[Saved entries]

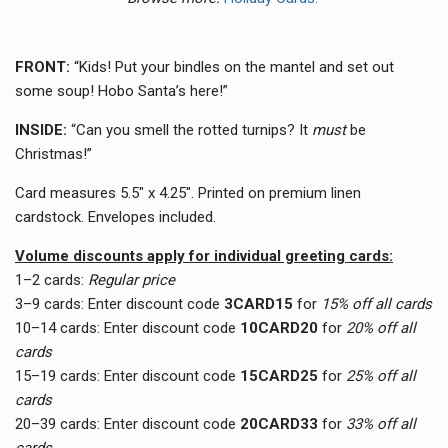
FRONT:
“Kids
! Put your bindles on the mantel and set out
some soup! Hobo Santa’s here!”
INSIDE:
“Can you smell the rotted turnips? It
must
be
Christmas!”
Card measures 5.5" x 4.25". Printed on premium linen
cardstock. Envelopes included.
Volume discounts apply for individual greeting cards:
1–2 cards:
Regular price
3–9 cards:
Enter discount code
3CARD15
for
15% off all cards
10–14 cards:
Enter discount code
10CARD20
for
20% off all
cards
15–19 cards:
Enter discount code
15CARD25
for
25% off all
cards
20–39 cards:
Enter discount code
20CARD33
for
33
% off all
cards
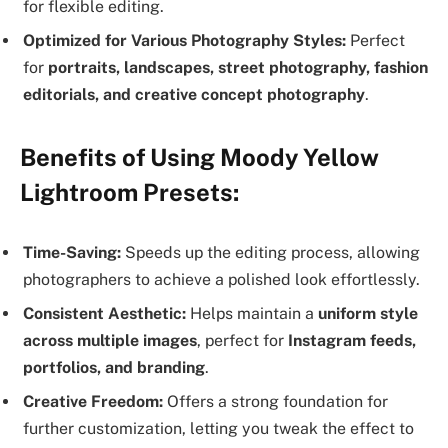
for flexible editing.
Optimized for Various Photography Styles:
Perfect
for
portraits, landscapes, street photography, fashion
editorials, and creative concept photography
.
Benefits of Using Moody Yellow
Lightroom Presets:
Time-Saving:
Speeds up the editing process, allowing
photographers to achieve a polished look effortlessly.
Consistent Aesthetic:
Helps maintain a
uniform style
across multiple images
, perfect for
Instagram feeds,
portfolios, and branding
.
Creative Freedom:
Offers a strong foundation for
further customization, letting you tweak the effect to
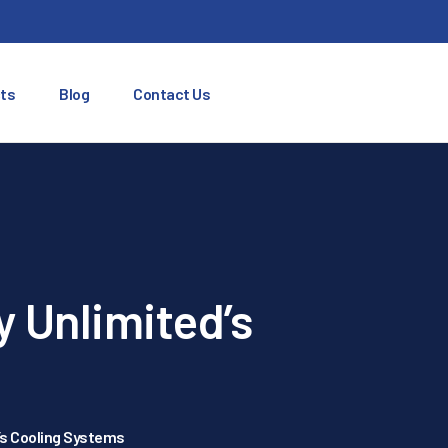
ts
Blog
Contact Us
y Unlimited’s
d’s Cooling Systems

[Task]
Write out each line above that contains the word "editing".

[Answer to this task]
for flexible editing.
Speeds up the editing process, allowing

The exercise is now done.